Then comes the zone of excellence. This is where most accidental techies get stuck. You’re good at this work, maybe better than most people. It’s comfortable, you know how to do it, but it drains you. Your passion dies the longer you stay here. That’s a warning sign for you.

I want to talk about the zone of genius. This is where time disappears. You’re doing what you’re uniquely gifted to do. It feels effortless to do it. It looks like magic to everyone else. This is your zone.

Here’s what happens when you are building your skill bridge: You stop developing skills in your zones of incompetence and excellence. You start asking what skill will move me into my zone of genius. That’s the strategic skill gap. Define not what I need to learn to fit the next problem, but what I would need to be excellent at the work I’m doing.

Nowadays, if you’re in tech, everything is about AI. I highly suggest folks learn more about it, but use your genius. You don’t have to be coding everything. You can learn how your organization can implement artificial intelligence.

There are a ton of different skills that you can think of. These are the action steps for you: This week, you pick one strategic skill—not a “fix-it” skill, but a skill that moves you toward where you want to be in your career.

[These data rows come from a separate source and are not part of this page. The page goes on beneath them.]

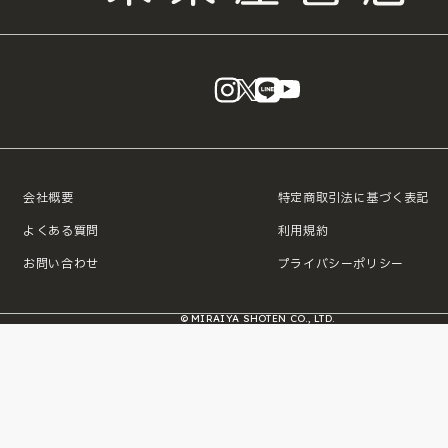
instagram
X
LINE
YouTube
会社概要
特定商取引法に基づく表記
よくある質問
利用規約
お問い合わせ
プライバシーポリシー
© MIRAIYA SHOTEN CO., LTD.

Ask yourself: “If I could be known as the expert in one thing in my organization, what would create the most value?” and start there.

In the next 30 days, take one course, join a community of practice like NTEN or TAG, and document what you learn. Do it in teaching language. Write a Slack post, run a lunch and learn, or share it with your manager or ED. Teaching cements expertise and builds visibility at the same time. Take a course not just for the sake of taking it, but to teach others what you learned. Anything you want to reinforce on this, Gozi?

Gozi Egbuonu: I just really wanted to add that you shouldn’t assume that your employer will fund a lot of this work. Even at TAG, I’ve seen members invest in their team’s professional development and the return is real and very impactful. But if the budget isn’t there, there are free resources. Think of NTEN, TechSoup, and community forums. I used a lot of Google and Coursera. I highly recommend folks leaning into those resources as well. Do not get stifled by the fact that it isn’t being invested in at your organization in some formal way.

The Relationships Bridge

Hugo Castro: Let’s talk about the relationships bridge. This is about moving from being the go-to fixer to becoming the trusted advisor.

Usually in accidental mode, people call you when things break. You’re helpful, but you’re invisible in strategic conversations. In intentional mode, you’re in the room before decisions are made. Before that CRM gets chosen, you’re in the room—before you have to figure out how to implement that CRM that somebody decided to buy.

For me, it looked like setting up meetings across all departments to talk about how we were serving them. At Democracy Fund, we became a mission-driven operations team. That means we were serving leaders. We were asking how we might be able to be in service of the mission of the organization.

One of the things that I did there is I implemented a program where once a month staff would get paired randomly with someone from another team to have coffee chats. That broke down silos. We were able to bring out any issues before they became big issues because people were meeting from different departments that usually wouldn’t often meet. Gozi, how do you become a trusted advisor?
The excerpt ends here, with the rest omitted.